## EXERCISE DESCRIPTION
Starting at the line that contains "Mask anything matching 'small", repeat each line of the listing below through the last one, exactly, and leave out every picture.

## INFORMATION SUPPLIED
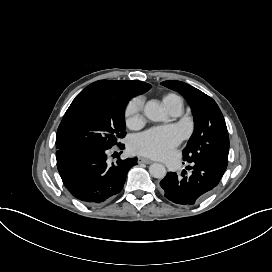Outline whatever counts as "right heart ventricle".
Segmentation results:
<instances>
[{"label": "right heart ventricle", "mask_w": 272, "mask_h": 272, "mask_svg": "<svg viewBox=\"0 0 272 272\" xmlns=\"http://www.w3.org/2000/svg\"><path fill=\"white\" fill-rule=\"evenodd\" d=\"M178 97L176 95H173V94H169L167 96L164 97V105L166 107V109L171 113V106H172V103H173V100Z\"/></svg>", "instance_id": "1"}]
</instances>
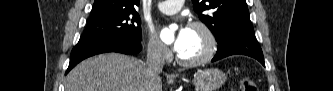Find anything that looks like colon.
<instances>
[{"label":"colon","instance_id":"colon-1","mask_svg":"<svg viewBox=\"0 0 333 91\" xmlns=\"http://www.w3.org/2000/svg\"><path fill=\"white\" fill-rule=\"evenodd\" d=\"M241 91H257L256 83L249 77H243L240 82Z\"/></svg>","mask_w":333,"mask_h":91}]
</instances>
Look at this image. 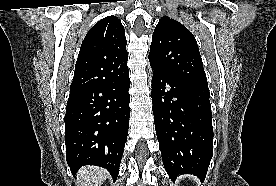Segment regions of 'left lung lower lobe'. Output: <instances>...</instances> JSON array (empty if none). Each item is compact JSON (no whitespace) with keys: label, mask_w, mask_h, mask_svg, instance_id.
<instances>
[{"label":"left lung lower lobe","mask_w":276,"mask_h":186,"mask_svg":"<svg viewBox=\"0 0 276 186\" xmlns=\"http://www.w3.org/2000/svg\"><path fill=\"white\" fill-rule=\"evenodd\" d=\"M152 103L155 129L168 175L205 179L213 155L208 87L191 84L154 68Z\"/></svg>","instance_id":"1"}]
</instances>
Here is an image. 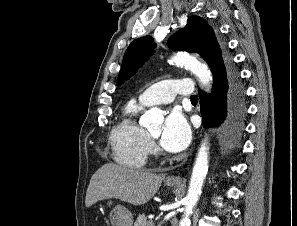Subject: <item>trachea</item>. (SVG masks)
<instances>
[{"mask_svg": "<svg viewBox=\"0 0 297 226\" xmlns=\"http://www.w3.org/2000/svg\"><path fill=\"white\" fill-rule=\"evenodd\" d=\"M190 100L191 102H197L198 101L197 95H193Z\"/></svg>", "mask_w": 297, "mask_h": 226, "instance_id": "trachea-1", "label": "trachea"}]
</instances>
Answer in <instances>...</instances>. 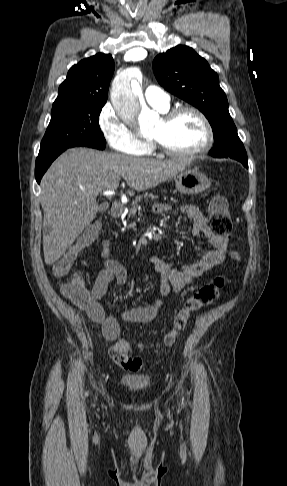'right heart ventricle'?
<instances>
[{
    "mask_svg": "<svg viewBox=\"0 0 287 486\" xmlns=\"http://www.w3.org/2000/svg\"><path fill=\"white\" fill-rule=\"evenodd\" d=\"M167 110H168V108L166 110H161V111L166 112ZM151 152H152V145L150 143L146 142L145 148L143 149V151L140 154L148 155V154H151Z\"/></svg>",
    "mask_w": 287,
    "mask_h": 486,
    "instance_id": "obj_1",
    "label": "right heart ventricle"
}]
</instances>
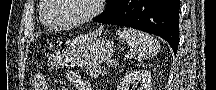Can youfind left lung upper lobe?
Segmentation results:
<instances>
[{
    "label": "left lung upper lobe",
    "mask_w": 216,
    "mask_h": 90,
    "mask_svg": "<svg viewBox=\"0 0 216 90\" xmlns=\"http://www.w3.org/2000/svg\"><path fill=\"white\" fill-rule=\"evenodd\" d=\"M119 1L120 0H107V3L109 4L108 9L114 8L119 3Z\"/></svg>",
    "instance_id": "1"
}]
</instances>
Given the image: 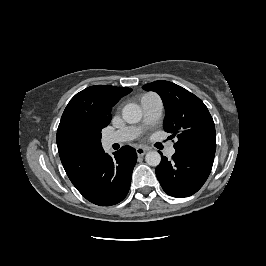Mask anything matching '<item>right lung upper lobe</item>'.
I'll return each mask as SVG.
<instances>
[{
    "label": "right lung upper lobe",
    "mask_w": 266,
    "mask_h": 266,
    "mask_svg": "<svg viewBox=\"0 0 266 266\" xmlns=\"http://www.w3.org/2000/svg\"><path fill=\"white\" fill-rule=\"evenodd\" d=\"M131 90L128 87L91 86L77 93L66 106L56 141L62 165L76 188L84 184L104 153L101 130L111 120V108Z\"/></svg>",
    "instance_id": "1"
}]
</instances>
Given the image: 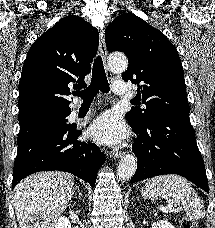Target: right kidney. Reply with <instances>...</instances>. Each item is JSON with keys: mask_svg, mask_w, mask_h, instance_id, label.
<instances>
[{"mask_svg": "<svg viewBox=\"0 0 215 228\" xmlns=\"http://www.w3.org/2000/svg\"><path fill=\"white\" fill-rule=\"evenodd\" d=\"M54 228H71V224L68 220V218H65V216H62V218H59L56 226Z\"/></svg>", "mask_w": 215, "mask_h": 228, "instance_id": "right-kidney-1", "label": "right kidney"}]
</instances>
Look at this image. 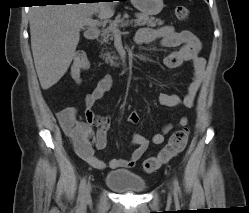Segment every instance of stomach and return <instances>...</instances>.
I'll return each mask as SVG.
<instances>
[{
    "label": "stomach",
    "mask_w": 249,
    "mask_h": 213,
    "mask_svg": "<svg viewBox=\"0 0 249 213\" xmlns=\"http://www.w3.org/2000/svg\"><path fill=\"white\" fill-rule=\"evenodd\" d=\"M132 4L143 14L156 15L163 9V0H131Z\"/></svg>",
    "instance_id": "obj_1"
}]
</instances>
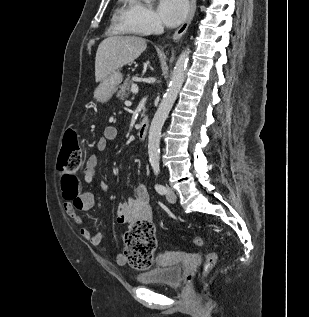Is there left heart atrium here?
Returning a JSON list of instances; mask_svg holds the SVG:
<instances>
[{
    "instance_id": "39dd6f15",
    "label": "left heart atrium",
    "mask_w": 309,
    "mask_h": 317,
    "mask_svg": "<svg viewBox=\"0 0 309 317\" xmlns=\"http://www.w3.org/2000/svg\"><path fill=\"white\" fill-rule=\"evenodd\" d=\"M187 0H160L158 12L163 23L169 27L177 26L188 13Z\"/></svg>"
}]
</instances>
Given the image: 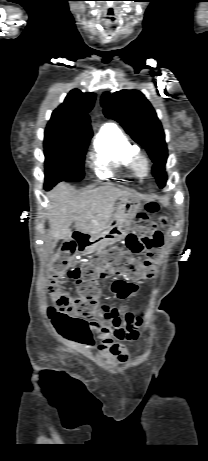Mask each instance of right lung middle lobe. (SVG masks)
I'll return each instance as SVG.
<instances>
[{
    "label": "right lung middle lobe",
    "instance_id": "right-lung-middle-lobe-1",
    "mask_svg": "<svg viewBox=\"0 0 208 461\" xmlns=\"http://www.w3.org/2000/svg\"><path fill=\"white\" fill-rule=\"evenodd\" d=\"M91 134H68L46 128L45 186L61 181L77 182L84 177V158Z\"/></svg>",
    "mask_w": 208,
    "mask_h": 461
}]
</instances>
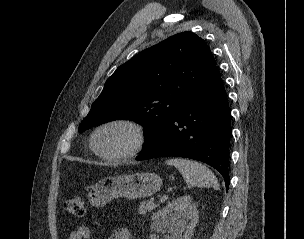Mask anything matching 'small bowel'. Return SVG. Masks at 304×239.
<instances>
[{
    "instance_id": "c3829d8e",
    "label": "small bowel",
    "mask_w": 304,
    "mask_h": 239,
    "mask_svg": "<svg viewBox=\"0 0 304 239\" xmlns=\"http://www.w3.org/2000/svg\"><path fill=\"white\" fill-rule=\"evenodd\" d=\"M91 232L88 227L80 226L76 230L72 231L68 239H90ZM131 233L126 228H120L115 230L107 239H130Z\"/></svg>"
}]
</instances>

## TASK RESULT
Mask anything matching 'small bowel'. Return SVG. Masks at 304×239.
<instances>
[{
    "instance_id": "c3829d8e",
    "label": "small bowel",
    "mask_w": 304,
    "mask_h": 239,
    "mask_svg": "<svg viewBox=\"0 0 304 239\" xmlns=\"http://www.w3.org/2000/svg\"><path fill=\"white\" fill-rule=\"evenodd\" d=\"M91 232L88 227L80 226L76 230L72 231L68 239H90ZM131 233L126 228H120L115 230L107 239H130Z\"/></svg>"
}]
</instances>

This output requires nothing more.